What 4+ Years of Backend Engineering Taught Me About System Design
System design isn’t about knowing which database to pick. It’s about understanding trade-offs deeply enough to make decisions you won’t regret in six months.
After 4+ years of building and maintaining production systems, here are the principles I keep coming back to.
Start with the Data Model
The data model is the most important decision in any system. Get it wrong and you’ll fight it forever. Get it right and everything else becomes easier.
Before writing any code, I ask:
- What are the entities?
- What are the relationships?
- What are the access patterns?
- What are the consistency requirements?
If your access patterns don’t match your data model, no amount of caching or clever queries will save you.
Design for the 99th Percentile, Not the Average
Average latency is misleading. If your P50 is 20ms but your P99 is 2 seconds, 1 in 100 users is having a terrible experience. At scale, that’s thousands of people.
Design decisions that matter for P99:
- Connection pooling (avoid cold connection overhead)
- Timeout budgets (don’t let slow calls cascade)
- Async processing (move slow work out of the request path)
- Read replicas (distribute read load)
The CAP Theorem Is About Trade-Offs, Not Choices
CAP isn’t “pick 2 out of 3.” It’s “when a network partition happens, do you favor consistency or availability?”
In practice:
- User-facing reads: favor availability (serve stale data over an error)

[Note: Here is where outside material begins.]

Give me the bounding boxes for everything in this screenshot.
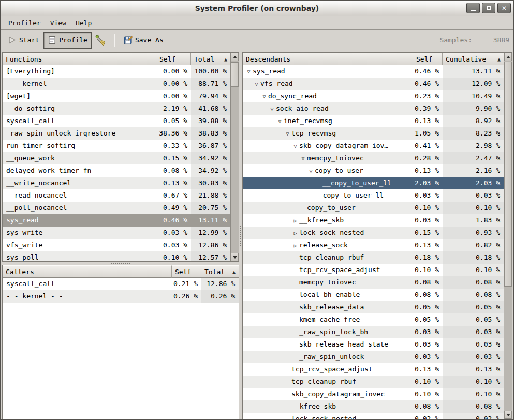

- Financial transactions: favor consistency (better to reject than double-charge)
- Internal service communication: it depends on the use case
Most systems need different consistency levels for different operations. Don’t pick one globally.
Queues Are the Most Underused Architecture Pattern
Every time I see a synchronous call chain that should be async, I add a queue. Queues solve:
- Decoupling: producer and consumer don’t need to be available simultaneously
- Buffering: absorb traffic spikes without backpressure to the user
- Retry: failed operations get retried without user involvement
- Rate limiting: consumers process at their own pace
The first time a deployment goes smoothly because the queue absorbed the traffic spike while the new version warmed up — you’ll be converted.

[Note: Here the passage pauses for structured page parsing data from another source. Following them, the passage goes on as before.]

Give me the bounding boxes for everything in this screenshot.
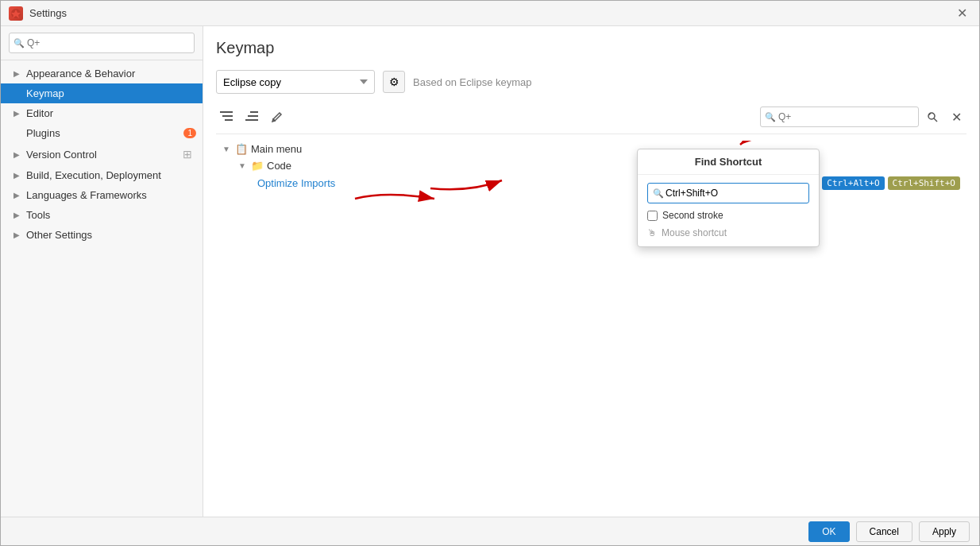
chevron-icon: ▶ <box>14 109 21 118</box>
gear-button[interactable]: ⚙ <box>383 71 405 93</box>
tree-item-main-menu[interactable]: ▼ 📋 Main menu <box>216 141 966 157</box>
expand-icon: ▼ <box>222 145 232 153</box>
mouse-shortcut-label: Mouse shortcut <box>662 227 727 238</box>
folder-icon: 📁 <box>251 160 264 172</box>
shortcut-badge-ctrl-shift-o: Ctrl+Shift+O <box>888 176 960 190</box>
popup-search-icon: 🔍 <box>653 188 664 199</box>
shortcut-badge-ctrl-alt-o: Ctrl+Alt+O <box>822 176 884 190</box>
footer-bar: OK Cancel Apply <box>1 517 979 545</box>
collapse-all-button[interactable] <box>241 106 262 127</box>
keymap-header: Eclipse copy Default Mac OS X Emacs ⚙ Ba… <box>216 70 966 94</box>
svg-rect-2 <box>220 111 233 113</box>
svg-rect-3 <box>222 115 233 117</box>
title-bar: Settings ✕ <box>1 1 979 26</box>
svg-rect-4 <box>225 119 233 121</box>
svg-rect-7 <box>245 119 258 121</box>
svg-line-9 <box>934 118 937 122</box>
tree-item-label: Main menu <box>251 143 302 155</box>
svg-point-8 <box>928 113 935 119</box>
sidebar-item-label: Other Settings <box>26 229 92 241</box>
apply-button[interactable]: Apply <box>919 521 970 542</box>
chevron-icon: ▶ <box>14 211 21 219</box>
close-button[interactable]: ✕ <box>952 4 971 23</box>
sidebar-item-label: Editor <box>26 107 53 119</box>
based-on-text: Based on Eclipse keymap <box>413 76 532 88</box>
svg-rect-5 <box>250 111 258 113</box>
cancel-button[interactable]: Cancel <box>856 521 912 542</box>
page-title: Keymap <box>216 39 966 57</box>
second-stroke-checkbox[interactable] <box>647 211 658 221</box>
tree-item-label: Optimize Imports <box>257 177 335 189</box>
main-content: Keymap Eclipse copy Default Mac OS X Ema… <box>203 26 979 517</box>
sidebar-item-label: Appearance & Behavior <box>26 68 135 79</box>
sidebar-item-label: Plugins <box>26 127 60 139</box>
shortcuts-area: Ctrl+Alt+O Ctrl+Shift+O <box>822 176 960 190</box>
sidebar-item-label: Build, Execution, Deployment <box>26 169 161 181</box>
settings-window: Settings ✕ 🔍 ▶ Appearance & Behavior Key… <box>0 0 980 546</box>
sidebar-item-label: Tools <box>26 209 50 221</box>
folder-icon: 📋 <box>235 143 248 155</box>
popup-body: 🔍 Second stroke 🖱 Mouse shortcut <box>638 175 819 246</box>
tree-item-code[interactable]: ▼ 📁 Code <box>216 157 966 174</box>
keymap-dropdown[interactable]: Eclipse copy Default Mac OS X Emacs <box>216 70 375 94</box>
sidebar-item-appearance[interactable]: ▶ Appearance & Behavior <box>1 64 203 83</box>
sidebar-item-version-control[interactable]: ▶ Version Control ⊞ <box>1 143 203 165</box>
expand-icon: ▼ <box>238 161 248 170</box>
chevron-icon: ▶ <box>14 150 21 159</box>
close-search-button[interactable]: ✕ <box>946 106 966 127</box>
sidebar-item-editor[interactable]: ▶ Editor <box>1 103 203 123</box>
chevron-icon: ▶ <box>14 230 21 239</box>
window-title: Settings <box>29 7 67 19</box>
mouse-icon: 🖱 <box>647 227 657 238</box>
sidebar-item-languages[interactable]: ▶ Languages & Frameworks <box>1 185 203 205</box>
sidebar-item-label: Keymap <box>26 87 64 99</box>
svg-rect-6 <box>248 115 258 117</box>
sidebar-search-icon: 🔍 <box>14 38 25 48</box>
content-area: 🔍 ▶ Appearance & Behavior Keymap ▶ Edito… <box>1 26 979 517</box>
chevron-icon: ▶ <box>14 191 21 199</box>
sidebar-search-wrapper: 🔍 <box>9 33 195 53</box>
popup-shortcut-input[interactable] <box>647 183 809 203</box>
popup-title: Find Shortcut <box>638 149 819 175</box>
sidebar: 🔍 ▶ Appearance & Behavior Keymap ▶ Edito… <box>1 26 203 517</box>
search-right: 🔍 ✕ <box>760 106 966 127</box>
sidebar-item-tools[interactable]: ▶ Tools <box>1 205 203 225</box>
sidebar-search-input[interactable] <box>9 33 195 53</box>
second-stroke-label: Second stroke <box>662 210 723 221</box>
app-icon <box>9 6 23 21</box>
title-bar-left: Settings <box>9 6 67 21</box>
nav-tree: ▶ Appearance & Behavior Keymap ▶ Editor … <box>1 60 203 517</box>
tree-item-label: Code <box>267 160 291 172</box>
sidebar-item-build[interactable]: ▶ Build, Execution, Deployment <box>1 165 203 185</box>
expand-all-button[interactable] <box>216 106 237 127</box>
sidebar-item-other[interactable]: ▶ Other Settings <box>1 225 203 245</box>
ok-button[interactable]: OK <box>808 521 849 542</box>
find-shortcut-button[interactable] <box>922 106 943 127</box>
version-control-badge: ⊞ <box>179 147 196 161</box>
popup-second-stroke-row: Second stroke <box>647 210 809 221</box>
chevron-icon: ▶ <box>14 69 21 78</box>
search-icon-right: 🔍 <box>765 112 776 122</box>
sidebar-item-keymap[interactable]: Keymap <box>1 83 203 103</box>
find-shortcut-popup: Find Shortcut 🔍 Second stroke 🖱 Mous <box>637 149 820 247</box>
tree-area: ▼ 📋 Main menu ▼ 📁 Code Optimize Imports … <box>216 141 966 504</box>
sidebar-item-label: Version Control <box>26 149 97 161</box>
arrow-overlay <box>216 141 966 504</box>
sidebar-search-bar: 🔍 <box>1 26 203 60</box>
tree-item-optimize-imports[interactable]: Optimize Imports Ctrl+Alt+O Ctrl+Shift+O <box>216 174 966 192</box>
search-wrapper-right: 🔍 <box>760 106 919 127</box>
popup-input-wrapper: 🔍 <box>647 183 809 203</box>
sidebar-item-plugins[interactable]: Plugins 1 <box>1 123 203 143</box>
edit-button[interactable] <box>267 106 287 127</box>
chevron-icon: ▶ <box>14 171 21 180</box>
toolbar-row: 🔍 ✕ <box>216 106 966 134</box>
plugins-badge: 1 <box>183 128 196 138</box>
keymap-search-input[interactable] <box>760 106 919 127</box>
popup-mouse-row: 🖱 Mouse shortcut <box>647 227 809 238</box>
sidebar-item-label: Languages & Frameworks <box>26 189 147 201</box>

Caching Strategy Matters More Than Cache Technology
Redis vs Memcached vs in-process cache is a secondary decision. The caching strategy is what matters:
- Cache-aside: application manages the cache. Simple, most common.
- Write-through: writes go to cache and database. Consistent but slower writes.
- Write-behind: writes go to cache, async flush to database. Fast writes, risk of data loss.
And the invalidation strategy:
- TTL-based: simple, eventual consistency. Good enough for most cases.
- Event-based: publish cache invalidation events. More complex, faster consistency.
- Version-based: include a version number. Cache checks if version is current.
I default to cache-aside with TTL. It’s simple and handles 90% of caching needs.
Idempotency Is Not Optional
Every external-facing endpoint should be idempotent. Every message consumer should be idempotent. Every batch job should be idempotent.
This isn’t paranoia. It’s engineering for reality. Networks fail, messages duplicate, users double-click, deployments restart mid-operation.
The cost of making something idempotent is small. The cost of a non-idempotent operation failing is potentially catastrophic.
Observability Before Features
I’ve never regretted investing in observability early. I’ve often regretted not having it when something broke.
Before building the second feature, set up:
- Structured logging with request correlation
- Latency histograms for every endpoint
- Error rate monitoring with alerts
- Database query performance tracking
You’ll ship features slower for one sprint. You’ll ship features faster for every sprint after that because debugging takes minutes instead of hours.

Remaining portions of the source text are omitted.